Auf ihrem Album "The Battle
of Los Angeles" wollen Rage Against The Machine (Epic/Sony) wieder klingen
wie damals in der Garage der Eltern. Dafür haben sie Guerilla-Kappen auf und
Kampfanzüge an. Es geht in den Songs um das ganze Unrecht der westlichen Welt.
"In der Mainstream-Pop-Konsumenten-Kultur gibt es die Tendenz,
revolutionäre Thesen und Ideen aufzusaugen und zu verwässern", hat Zack De
La Rocha erkannt. Ohne zu ahnen, dass seine Band seit Jahren zum großen und
trägen Strom gehört.
Auch die Kenntnis vom lyrischen
Ich ist den Sängern entfallen. Die Kunst der Distanz zu sich selbst. "No.
4" (Atlantic/Eastwest) von den Stone Temple Pilots ist die lautstarke
Platte zum Drogenproblem ihres Leiters.
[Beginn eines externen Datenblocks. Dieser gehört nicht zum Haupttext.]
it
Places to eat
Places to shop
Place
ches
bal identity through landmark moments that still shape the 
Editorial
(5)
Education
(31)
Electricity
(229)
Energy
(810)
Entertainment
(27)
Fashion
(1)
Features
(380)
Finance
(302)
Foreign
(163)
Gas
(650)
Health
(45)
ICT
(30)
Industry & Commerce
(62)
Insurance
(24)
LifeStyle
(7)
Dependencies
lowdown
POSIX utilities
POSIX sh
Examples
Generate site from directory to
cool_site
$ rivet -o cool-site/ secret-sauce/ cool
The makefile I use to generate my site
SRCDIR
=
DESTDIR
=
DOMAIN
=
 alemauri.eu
Scott Stapp von Creed erklärt den
biederen Hardrock auf "Human Clay" mit dem Trauma der eigenen
Kindheit unter strengen Baptisten: als Folge des Rockmusikverbots, das ihm sein
Vater auferlegt habe, als er mit der Platte "Pyromania" von Def
Leppard erwischt worden sei. Und die Musiker von Korn haben "Issue"
(Sony/Epic) gemacht, ein beherztes Konzeptwerk über ihre Neigung zum Suff.
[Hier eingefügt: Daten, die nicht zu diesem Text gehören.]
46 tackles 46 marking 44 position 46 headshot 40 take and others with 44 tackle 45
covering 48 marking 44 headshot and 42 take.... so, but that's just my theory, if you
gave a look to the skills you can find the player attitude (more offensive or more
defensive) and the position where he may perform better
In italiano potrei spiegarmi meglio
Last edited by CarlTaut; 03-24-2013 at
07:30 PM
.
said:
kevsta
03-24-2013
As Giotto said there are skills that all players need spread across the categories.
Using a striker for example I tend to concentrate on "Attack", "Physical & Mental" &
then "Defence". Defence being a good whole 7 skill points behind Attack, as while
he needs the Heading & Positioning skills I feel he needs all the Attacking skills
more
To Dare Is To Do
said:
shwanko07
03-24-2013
Männermusik. Die Frauen sehen zu,
und irgendwie wird man beim Hören dieser Platten den frischen Erfolgsfilm
"Fight Club" nicht los. Diesen Männertraum am Ende des Jahrtausends
über die karthatische Wirkung des Schmerzes. Tyler, gespielt von Brad Pitt,
sagt im Film: "Wir sind vom Fernsehen großgezogen worden. Im festen
Glauben, dass wir eines Tages Millionäre sein werden, Film- oder
Rockstars." Doch auch Rockstars leiden unter der "Modern male
Malaise", die die Psychologie in Amerika entdeckt haben will. Männer
suchen sich selbst und beklagen den Verlust ihrer Männlichkeit. Manchmal schreiben
sie Lieder und spielen Gitarre dazu.
Nun ist "Fight Club"
ein großartiger Film. Während die Platten von Korn und Creed und allen anderen
nichts mehr zu sagen und zu erzählen haben. Es ist das Schlimmste, was Rock 'n'
Roll noch passieren kann: verzichtbar zu sein.
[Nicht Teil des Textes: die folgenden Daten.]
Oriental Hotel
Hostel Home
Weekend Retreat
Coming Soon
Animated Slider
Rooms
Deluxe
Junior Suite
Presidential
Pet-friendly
Sein Feindbild ist blond und
weiblich und heißt Courtney Love. Sie ist die Witwe des heiligen Kurt Cobain,
und sie hat auch auf seine Kosten Karriere gemacht. Courtney Love ist ein
Popstar in einer schöneren Glitzerwelt, ist glamourös und berechnend. Böse,
singt Trent Reznor. Böse, singt Dave Grohl von den Foo Fighters. Grohl war der
Schlagzeuger hinter Nirvana. Auch er hat jetzt Lieder für Band und Gitarre
geschrieben, und seine neue Platte heißt "There Is Nothing Left To
Lose": Es gibt nichts zu verlieren (RCA/BMG). "Ein Gefühl", sagt
Grohl, "mit dem du die ganze Welt erobern kannst."
Das hätten sie in Woodstock schon
gern unterschrieben. 1969, 1994 und 1999 erst recht. Wir haben nichts zu
verlieren als unsere Ketten und Ringe, unsere Khakis und unsere Turnschuhe.